Check every line below, and copy those that include "Tahun".
START Exercise input
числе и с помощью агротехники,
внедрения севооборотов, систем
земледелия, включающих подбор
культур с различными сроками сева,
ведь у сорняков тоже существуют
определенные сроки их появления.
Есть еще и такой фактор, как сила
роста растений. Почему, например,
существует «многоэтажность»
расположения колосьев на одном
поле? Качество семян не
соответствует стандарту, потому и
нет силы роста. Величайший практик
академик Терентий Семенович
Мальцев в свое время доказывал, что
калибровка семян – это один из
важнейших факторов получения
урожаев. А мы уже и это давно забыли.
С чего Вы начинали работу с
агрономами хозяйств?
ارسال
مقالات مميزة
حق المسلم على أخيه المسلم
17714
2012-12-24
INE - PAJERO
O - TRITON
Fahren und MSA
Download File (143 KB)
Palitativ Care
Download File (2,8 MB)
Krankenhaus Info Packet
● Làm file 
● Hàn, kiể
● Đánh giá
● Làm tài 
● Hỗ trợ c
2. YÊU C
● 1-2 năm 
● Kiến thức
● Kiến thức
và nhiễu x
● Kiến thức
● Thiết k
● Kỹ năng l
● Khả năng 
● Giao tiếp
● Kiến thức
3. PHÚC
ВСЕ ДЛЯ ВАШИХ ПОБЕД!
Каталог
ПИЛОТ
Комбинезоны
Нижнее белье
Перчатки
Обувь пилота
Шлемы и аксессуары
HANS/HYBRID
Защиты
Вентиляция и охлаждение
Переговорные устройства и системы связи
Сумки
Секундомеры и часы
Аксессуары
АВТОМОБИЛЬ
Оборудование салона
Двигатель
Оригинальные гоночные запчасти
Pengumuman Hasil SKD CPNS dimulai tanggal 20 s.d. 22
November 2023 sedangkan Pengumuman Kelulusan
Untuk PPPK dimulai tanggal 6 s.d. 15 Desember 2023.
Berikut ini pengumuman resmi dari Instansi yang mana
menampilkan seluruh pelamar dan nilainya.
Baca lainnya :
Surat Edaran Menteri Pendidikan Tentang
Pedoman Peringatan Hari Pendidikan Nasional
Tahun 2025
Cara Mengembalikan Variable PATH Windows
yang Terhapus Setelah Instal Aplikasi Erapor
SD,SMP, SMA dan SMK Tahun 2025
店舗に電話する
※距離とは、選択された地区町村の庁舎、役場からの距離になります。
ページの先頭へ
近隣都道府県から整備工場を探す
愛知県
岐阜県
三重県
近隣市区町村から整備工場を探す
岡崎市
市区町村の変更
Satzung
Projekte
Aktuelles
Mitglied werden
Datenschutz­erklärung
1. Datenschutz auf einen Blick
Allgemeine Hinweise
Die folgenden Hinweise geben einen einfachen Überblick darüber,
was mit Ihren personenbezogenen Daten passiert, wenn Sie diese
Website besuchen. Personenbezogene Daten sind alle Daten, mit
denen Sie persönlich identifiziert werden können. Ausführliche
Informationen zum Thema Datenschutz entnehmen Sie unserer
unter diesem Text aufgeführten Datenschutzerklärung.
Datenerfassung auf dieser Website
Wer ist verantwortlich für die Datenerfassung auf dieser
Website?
END Exercise input
_Finished task_
Tahun 2025
SD,SMP, SMA dan SMK Tahun 2025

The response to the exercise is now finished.